The requirements for your business will be specific to the type of business. See our other guides on doing business.
Checking the premises
Do the premises meet your requirements? Is access satisfactory? Do they have the necessary power supply? Do they have the right number of toilets? Are the terms of the lease satisfactory?
There are many issues to be considered here. You will usually consider them with your lawyer. Guides.Global has a business premises checklist which may help you with this process.
Who are your competition? Why are they successful? What are they doing that is different from what the business you want to buy is doing? How can you improve your business to better them?
Try the business’ products or services
It’s best if you get someone else to do this for you on an anonymous basis.
Try to validate the figures produced by the business
This is particularly true of income. If, for example, a bar claims to be taking €2,000 per night, get someone to sit in there for an evening and work out the actual takings.
Check the business’ marketing materials
You will probably want to change them – but are they aimed at the right sector of the market, and are they hitting their target?
Of course, today the website will be a main means of marketing but also don’t ignore the business’ activities in the realm of social media.
Check the local demographics
Is the market at which this business is aimed growing or shrinking? Are there any other upcoming markets that you will want to focus on?
Research industry and market trends
If you are new to the country, this is an area where you may need some help from your accountant or business adviser.
Why is the business for sale?
You will have already asked the seller this question but it’s also worth, subtly, asking the business’ staff, customers and suppliers and also your own professional advisers.
Talk to the business’ customers
Are they happy? What improvements would they like to see you make? Will they continue to come when the old owner has left?
Research online reviews
These are becoming more and more important and can be found in most countries.
Talk to the business’ suppliers
What do they think of the business? Has it been a reliable customer? Have they paid on time? Will they still supply the business after you’ve taken it over? What suggestions can they make as to the ways the business can be improved?
Carry out some checks on the business
These would include a credit check, a check that the company is up-to-date with its filing of taxes and that it does not have any debts or court judgements registered against it. This is usually work that will be done by your lawyer.
Due diligence is simply the process of checking that what you’ve been told about the business is true and that what you have assumed about the business is true.
It is usually carried out after the buyer and seller have agreed, in principle, to the sale of the business but before a binding contract is signed.
A lot of what we have described above is really part of the due diligence process, but there are additional things that you (and your lawyers and accountants) will need to review carefully at this time.
- Accounting records
- Tax returns
- Bank records
- Utility (electricity, water, telephone etc) bills
- Bank and other loans
- Work manual or system of work
- Official company records
- The seller’s claims about the business
- Arrangements protecting the intellectual property of the business
- Non-competition arrangements (so that the seller can’t set up next door to you)

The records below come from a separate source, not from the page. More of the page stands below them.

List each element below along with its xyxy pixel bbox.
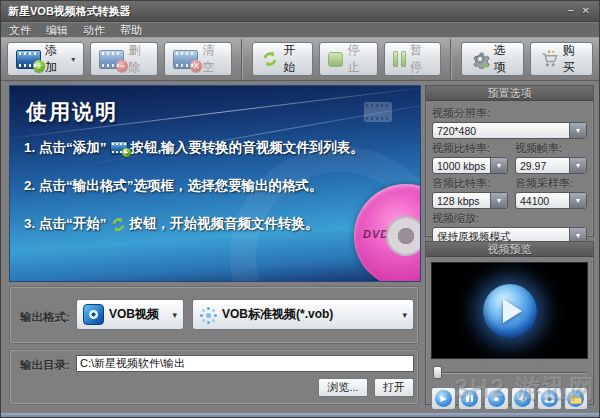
add-label: 添加 bbox=[45, 42, 65, 76]
add-dropdown-arrow-icon[interactable]: ▾ bbox=[71, 55, 75, 64]
folder-icon bbox=[567, 390, 584, 407]
open-button[interactable]: 打开 bbox=[374, 378, 414, 397]
chevron-down-icon[interactable]: ▾ bbox=[490, 158, 507, 173]
output-directory-input[interactable] bbox=[76, 355, 414, 372]
preview-panel-title: 视频预览 bbox=[426, 242, 593, 257]
resolution-select[interactable]: 720*480 ▾ bbox=[432, 122, 587, 139]
preview-pause-button[interactable] bbox=[458, 387, 483, 410]
add-button[interactable]: + 添加 ▾ bbox=[7, 42, 84, 76]
stop-button[interactable]: 停止 bbox=[319, 42, 378, 76]
combo-arrow-icon[interactable]: ▾ bbox=[172, 310, 177, 320]
seek-thumb[interactable] bbox=[433, 366, 442, 379]
inline-recycle-icon bbox=[110, 216, 127, 233]
video-bitrate-value: 1000 kbps bbox=[433, 158, 490, 173]
title-bar: 新星VOB视频格式转换器 – ✕ bbox=[1, 1, 599, 22]
chevron-down-icon[interactable]: ▾ bbox=[569, 158, 586, 173]
app-window: 新星VOB视频格式转换器 – ✕ 文件 编辑 动作 帮助 + 添加 ▾ − 删除… bbox=[0, 0, 600, 418]
preset-panel-title: 预置选项 bbox=[426, 86, 593, 101]
close-button-icon[interactable]: ✕ bbox=[582, 5, 590, 17]
pause-label: 暂停 bbox=[410, 42, 432, 76]
stop-icon: ■ bbox=[494, 395, 499, 403]
preview-mute-button[interactable] bbox=[511, 387, 536, 410]
samplerate-label: 音频采样率: bbox=[515, 176, 587, 191]
clear-button[interactable]: ✕ 清空 bbox=[164, 42, 232, 76]
output-format-group: 输出格式: VOB视频 ▾ VOB标准视频(*.vob) ▾ bbox=[9, 286, 419, 344]
instruction-step-3: 3. 点击“开始” 按钮，开始视频音频文件转换。 bbox=[24, 215, 319, 233]
video-preview-area bbox=[431, 262, 588, 359]
options-label: 选项 bbox=[494, 42, 515, 76]
gear-icon bbox=[470, 49, 490, 69]
output-format-select[interactable]: VOB视频 ▾ bbox=[76, 299, 184, 330]
profile-dots-icon bbox=[199, 306, 217, 324]
video-scale-label: 视频缩放: bbox=[432, 211, 587, 226]
stop-label: 停止 bbox=[347, 42, 369, 76]
inline-filmstrip-add-icon: + bbox=[110, 141, 128, 155]
minimize-button-icon[interactable]: – bbox=[568, 5, 574, 17]
delete-label: 删除 bbox=[128, 42, 149, 76]
stop-square-icon bbox=[328, 52, 343, 67]
window-title: 新星VOB视频格式转换器 bbox=[1, 4, 131, 19]
start-button[interactable]: 开始 bbox=[252, 42, 313, 76]
video-preview-panel: 视频预览 ▶ ■ bbox=[425, 241, 594, 405]
player-controls: ▶ ■ bbox=[431, 387, 588, 410]
instruction-step-1: 1. 点击“添加” + 按钮,输入要转换的音视频文件到列表。 bbox=[24, 139, 364, 157]
browse-button[interactable]: 浏览... bbox=[318, 378, 368, 397]
browse-label: 浏览... bbox=[327, 380, 358, 395]
options-button[interactable]: 选项 bbox=[461, 42, 524, 76]
filmstrip-clear-icon: ✕ bbox=[173, 50, 198, 69]
media-player-logo-icon bbox=[483, 284, 537, 338]
vob-format-icon bbox=[83, 304, 104, 325]
play-icon: ▶ bbox=[440, 395, 446, 403]
preview-snapshot-button[interactable] bbox=[537, 387, 562, 410]
samplerate-value: 44100 bbox=[516, 193, 569, 208]
toolbar-separator bbox=[241, 39, 243, 79]
pause-bars-icon bbox=[393, 51, 406, 67]
pause-icon bbox=[466, 395, 473, 402]
delete-button[interactable]: − 删除 bbox=[90, 42, 158, 76]
start-label: 开始 bbox=[283, 42, 304, 76]
resolution-label: 视频分辨率: bbox=[432, 106, 587, 121]
output-profile-select[interactable]: VOB标准视频(*.vob) ▾ bbox=[192, 299, 414, 330]
menu-file[interactable]: 文件 bbox=[9, 23, 31, 38]
start-recycle-icon bbox=[261, 50, 279, 68]
combo-arrow-icon[interactable]: ▾ bbox=[402, 310, 407, 320]
preview-folder-button[interactable] bbox=[564, 387, 589, 410]
output-directory-label: 输出目录: bbox=[20, 358, 70, 373]
video-bitrate-select[interactable]: 1000 kbps ▾ bbox=[432, 157, 508, 174]
menu-edit[interactable]: 编辑 bbox=[46, 23, 68, 38]
camera-icon bbox=[541, 390, 558, 407]
step1-text-pre: 1. 点击“添加” bbox=[24, 139, 107, 157]
window-bottom-edge bbox=[1, 413, 599, 417]
step3-text-post: 按钮，开始视频音频文件转换。 bbox=[130, 215, 319, 233]
samplerate-select[interactable]: 44100 ▾ bbox=[515, 192, 587, 209]
chevron-down-icon[interactable]: ▾ bbox=[569, 123, 586, 138]
instruction-step-2: 2. 点击“输出格式”选项框，选择您要输出的格式。 bbox=[24, 177, 323, 195]
menu-help[interactable]: 帮助 bbox=[120, 23, 142, 38]
step1-text-post: 按钮,输入要转换的音视频文件到列表。 bbox=[131, 139, 364, 157]
preview-play-button[interactable]: ▶ bbox=[431, 387, 456, 410]
video-bitrate-label: 视频比特率: bbox=[432, 141, 508, 156]
menu-action[interactable]: 动作 bbox=[83, 23, 105, 38]
seek-slider[interactable] bbox=[432, 366, 587, 379]
output-profile-value: VOB标准视频(*.vob) bbox=[222, 306, 333, 323]
buy-button[interactable]: 购买 bbox=[530, 42, 593, 76]
preview-stop-button[interactable]: ■ bbox=[484, 387, 509, 410]
filmstrip-delete-icon: − bbox=[99, 50, 124, 69]
step2-text: 2. 点击“输出格式”选项框，选择您要输出的格式。 bbox=[24, 177, 323, 195]
instructions-banner: DVD ROM 使用说明 1. 点击“添加” + 按钮,输入要转换的音视频文件到… bbox=[9, 85, 421, 282]
output-directory-group: 输出目录: 浏览... 打开 bbox=[9, 349, 419, 405]
output-format-value: VOB视频 bbox=[109, 306, 159, 323]
audio-bitrate-value: 128 kbps bbox=[433, 193, 490, 208]
framerate-label: 视频帧率: bbox=[515, 141, 587, 156]
instructions-heading: 使用说明 bbox=[26, 98, 118, 126]
preset-options-panel: 预置选项 视频分辨率: 720*480 ▾ 视频比特率: 1000 kbps ▾… bbox=[425, 85, 594, 237]
chevron-down-icon[interactable]: ▾ bbox=[490, 193, 507, 208]
pause-button[interactable]: 暂停 bbox=[384, 42, 441, 76]
chevron-down-icon[interactable]: ▾ bbox=[569, 193, 586, 208]
seek-track[interactable] bbox=[432, 372, 587, 374]
framerate-value: 29.97 bbox=[516, 158, 569, 173]
toolbar-separator bbox=[450, 39, 452, 79]
framerate-select[interactable]: 29.97 ▾ bbox=[515, 157, 587, 174]
cart-icon bbox=[539, 49, 559, 69]
audio-bitrate-select[interactable]: 128 kbps ▾ bbox=[432, 192, 508, 209]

- The staff. Are they reliable? Have there been disciplinary issues? What rights do they have? Have they been paid up-to-date?
- Stock check
- The condition of any equipment that you’re buying
- Existing accounting arrangements, including internal accounting systems
- Intellectual property assets of the business – logo, trade name, website etc
- Existing contracts with customers
- Existing leases
- Credit and other checks on the business
- The seller. What is their local reputation? Do they have debts or court orders against them?
- Arrangements for any trial period – are they adequate? It is desirable that you should be allowed access to the business, preferably working in it, whilst the due diligence is being carried out.
Download a PDF copy of this checklist to print off:
Making an offer
If you’ve not already made a provisional offer, once you’ve completed these steps you will need to make an offer for the business.
There is usually a special form of words used when making an offer for a business in any given country. Therefore, although you may well have put forward the offer to the seller and agreed it in principle, the formal offer should be made by your lawyers so that it is legally binding.
The offer will usually include a price for the business and a separate mechanism for valuing any stock or debts related to the business.
Do not be surprised if your initial offer produces a counter-offer to which you then respond and your response produces a further counter-offer, especially if you’re buying in a country known for haggling (Middle East, Mediterranean etc).
It may be obvious but it is all too often ignored: decide – at the outset – the maximum amount that you’re prepared to spend and do not go a penny above it. There will always be another business for you to buy.
Remember, when making the offer, that this is not always just about money. You may be able to tweak your offer to give additional benefit to the seller without increasing the cash cost for you.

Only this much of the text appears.